Greater Pittsburgh Food Bank Takes on Added Economic Challenges

Through tough times, the organization pushes forward to end hunger.

The Greater Pittsburgh Community Food Bank continues to put food on the tables of people in need across the region even with the number of families served growing every month because of an economy riddled with layoffs, unemployment benefits running out and other economic challenges.

Serving 120,000 people per month, according to Iris Valanti, public relations director for the food bank, the organization has accommodated 3,500 new families every month this year.

Baldwin-Whitehall residents are no stranger to the food bank. In fact, there are four Greater Pittsburgh Community Food Bank locations in Baldwin-Whitehall, including , ,  and .

to read about Baldwin-Whitehall Patch Editor 's experience volunteering at the Whitehall Church of Christ location in April.

“We are seeing the results of some layoffs and unemployment and also underemployment—people making less wages or working part-time,” Valanti said. “The economy has definitely made a difference.”

In 2009, the food bank was serving 1,500 new families per month. In 2010, that number grew to 2,500 new families per month.

“I read the other day that half of Pennsylvania's unemployed people have run out of unemployment benefits,” Valanti said. “People have hit that wall.”
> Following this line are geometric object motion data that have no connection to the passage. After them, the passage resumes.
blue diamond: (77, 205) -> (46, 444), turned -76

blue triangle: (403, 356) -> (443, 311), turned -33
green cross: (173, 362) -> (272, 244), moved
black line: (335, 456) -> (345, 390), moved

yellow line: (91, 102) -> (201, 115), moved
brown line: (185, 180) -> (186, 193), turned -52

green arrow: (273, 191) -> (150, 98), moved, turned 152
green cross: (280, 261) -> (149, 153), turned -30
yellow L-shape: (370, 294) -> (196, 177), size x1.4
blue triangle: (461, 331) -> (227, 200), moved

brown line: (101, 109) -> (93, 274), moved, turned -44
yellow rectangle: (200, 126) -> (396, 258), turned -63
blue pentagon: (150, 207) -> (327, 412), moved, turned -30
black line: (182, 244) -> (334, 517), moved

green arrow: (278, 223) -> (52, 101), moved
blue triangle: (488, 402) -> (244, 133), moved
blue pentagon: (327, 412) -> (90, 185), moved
Add budget cuts to the food bank's finances, and it's been a tough couple of years for the organization overall.

“Money is tight, but our community has been wildly supportive,” Valanti said. “People share what they have and have been very generous.
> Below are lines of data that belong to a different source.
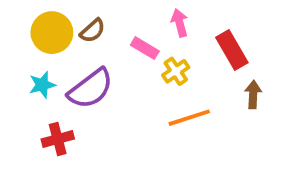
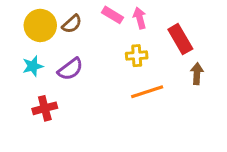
pink rectangle: (145, 48) -> (113, 15), moved
yellow cross: (176, 71) -> (137, 56), turned 30
purple semicircle: (91, 89) -> (70, 69), size x0.7

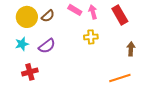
red rectangle: (180, 39) -> (120, 15), moved
orange line: (147, 92) -> (120, 78), moved

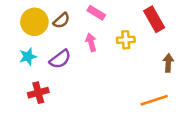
pink arrow: (93, 12) -> (91, 42), moved
yellow cross: (91, 37) -> (126, 40), moved

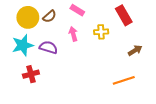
cyan star: (28, 57) -> (23, 45), size x1.5
purple semicircle: (60, 59) -> (48, 47), turned -126
brown arrow: (168, 63) -> (135, 50), turned 56

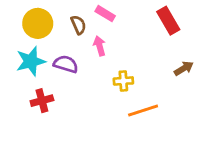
brown semicircle: (50, 16) -> (78, 25), moved, turned -72
yellow cross: (101, 32) -> (123, 81), moved
orange line: (124, 80) -> (143, 110), moved

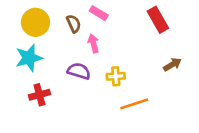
purple semicircle: (66, 64) -> (79, 71), moved

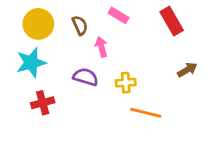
pink rectangle: (99, 13) -> (119, 15), moved
orange line: (134, 104) -> (146, 113), turned 32

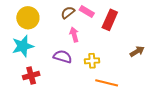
red rectangle: (172, 21) -> (110, 20), moved, turned 54
brown semicircle: (80, 25) -> (68, 13), moved, turned -104

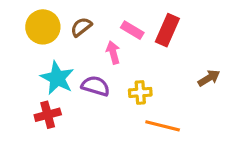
pink rectangle: (87, 11) -> (132, 30), moved
brown semicircle: (68, 13) -> (81, 27), moved
cyan star: (23, 46) -> (57, 78), moved, turned -30

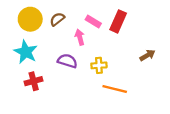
cyan star: (57, 78) -> (26, 52), moved

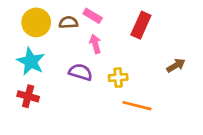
brown semicircle: (57, 19) -> (68, 22), turned 35
pink rectangle: (93, 21) -> (93, 16), moved
red cross: (34, 81) -> (28, 96), moved, turned 30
“Currently, we are meeting financial goals as much as we can, but food goes out as fast as it comes in. We are hanging in there.”

Donated food from distributors is diminishing because of the rising cost of gas in a shaky economy. Food banks now need to buy more food.

“We are buying 35 to 40 percent of food now,” Valanti said. “The downside of that is we have to raise more money. The upside is we can buy more healthy food and buy large quantities at a good price to make our donations go as far as possible.”

Every year, the holidays of Thanksgiving and Christmas, which are largely devoted to food, show a spike in donations for a variety of reasons. There's more awareness about hunger, and people continue to remember those who don't have everything that they want.

“It's the giving season,” Valanti said, “and also, a lot of people save donations for the end of the year.

“We appreciate people thinking about us, but it's nice when they think about us in January and February, as well. Sitting down for a monster Thanksgiving dinner certainly reminds you that not everyone has that.”

After the holidays, that support slows down but is countered with year-round corporate donations and support. Valanti said that there are many ways that people can help whether it's the holidays or the middle of summer.

“The great thing about it is everyone has a part to play in eliminating hunger in our region,” she said. “If they don't have money, they can give time. People organize benefits and events. It's not just about writing your own check; it's about giving on an ongoing basis.”

Lisa Nuccetelli, executive director of the Greater Washington County Food Bank, said that donations stay steady through the end of January, while a month-long drop-off in those donations occurs in February. In March, the local farm bureau holds a food drive, which adds support to the food bank after donations slow down.

“Food donations and monetary donations provide us a way to continue what we are doing,” Nuccetelli said. “We pick up a good number of new registered clients during the holidays who continue to be clients during the year. Our numbers inflate during the holidays, and they stay that way throughout the year.”

The Greater Washington County Food Bank serves 3,800 households per month. This year, Nuccetelli said that many past donors now need help.

“A lot of people who have lost their jobs, who have dealt with the economy up to this point, then look for help over the holidays,” she said.

“These are clients in the past who have been donors, but with the rising costs of gas and those issues, this year they are knocking on our door.”

The Greater Pittsburgh Community Food Bank receives more than 10,000 volunteers per year—all of whom are needed.

Every little bit counts, Valanti said.

“We have kids running food drives, lemonade stands and flea markets because they want to do something,” she said.

The top food donations needed include peanut butter, tuna fish and high-protein canned items.

Heading into 2012, the challenges remain the same, all stemming from the status of the economy and restraints in government funding.

“Everyone is in their deficit-cutting mood,” Valanti said, “and a lot of programs are on the block. Eighteen percent of our support comes from grants and programs, and that's not a lot. But it means something.

“We lost $130,000 in emergency services grants from the county, which is also federal, but that's a lot of money.”

The main obstacle: filling those gaps with new areas of financial support.

“Our challenge is maintaining and replacing government support and general factors of the economy that will bring us even more clients,” she said.